Identification of exosomal and non-exosomal microRNAs associated with the drug resistance of ovarian cancer

MicroRNAs (miRNAs) serve important roles in drug-resistance; however, exosomal miRNAs associated with drug-resistance in ovarian cancer (OC) have not been reported to date. The current study aimed to analyze the drug resistance-associated exosomal miRNAs in original OC cells and their derived exosomes using microarray data downloaded from the Gene Expression Omnibus database (series GSE76449). The chemosensitive OC cell lines SKOV3_ip1, A2780_PAR and HEYA8, as well as the chemoresistant cell lines SKOV3_TR, A2780_CP20 and HEYA8_MDR, were investigated. Differentially expressed miRNAs (DE-miRNAs) were identified using the limma method, and their mRNA targets were predicted using the miRWalk and LinkedOmics database. Functions of target genes were analyzed with DAVID tool, while TCGA data were used to explore the survival association of identified miRNAs.

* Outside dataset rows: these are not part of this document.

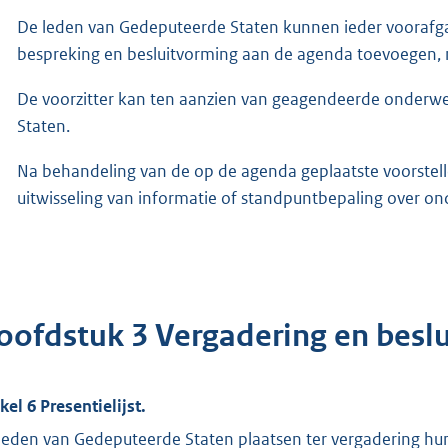
De leden van Gedeputeerde Staten kunnen ieder voorafg
bespreking en besluitvorming aan de agenda toevoegen, m
De voorzitter kan ten aanzien van geagendeerde onderw
Staten.
Na behandeling van de op de agenda geplaatste voorstelle
uitwisseling van informatie of standpuntbepaling over on
oofdstuk 3 Vergadering en besl
kel 6 Presentielijst.
leden van Gedeputeerde Staten plaatsen ter vergadering hun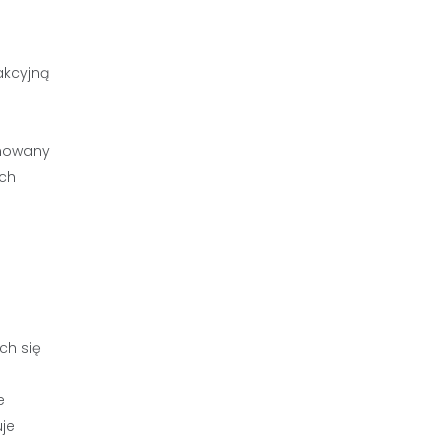
akcyjną
inowany
ych
ch się
e
uje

According to the results, 28 DE-miRNAs were found to be common in exosomal and original samples of A2780_CP20 cells, among which the functions of 5 miRNAs were predicted (including miR-146b-5p, miR-509-5p, miR-574-3p, miR-574-5p and miR-760). In addition, 16 and 35 DE-miRNAs were detected for HEYA8_MDR and SKOV3_TR, respectively, with the functions of 4 of these miRNAs predicted for each cell line (HEYA8_MDR: miR-30a-3p, miR-30a-5p, miR-612 and miR-617; SKOV3_TR: miR-193a-5p, miR-423-3p, miR-769-5p and miR-922). It was also reported that miR-183-5p was the only one common miRNA among the three cell lines. Furthermore, miR-574-3p, miR-30a-5p and miR-922 may regulate CUL2 to mediate HIF-1 cancer signaling pathway, while miR-183-5p may modulate MECP2, similar to miR-760, miR-30a-5p and miR-922, to influence cell proliferation. Finally, the downregulated miR-612 may promote the expression of TEAD3 via the Hippo signaling pathway, and this miRNA was associated with poor prognosis. In conclusion, the findings of the present study suggested several underlying miRNA targets for improving the chemotherapy sensitivity of OC.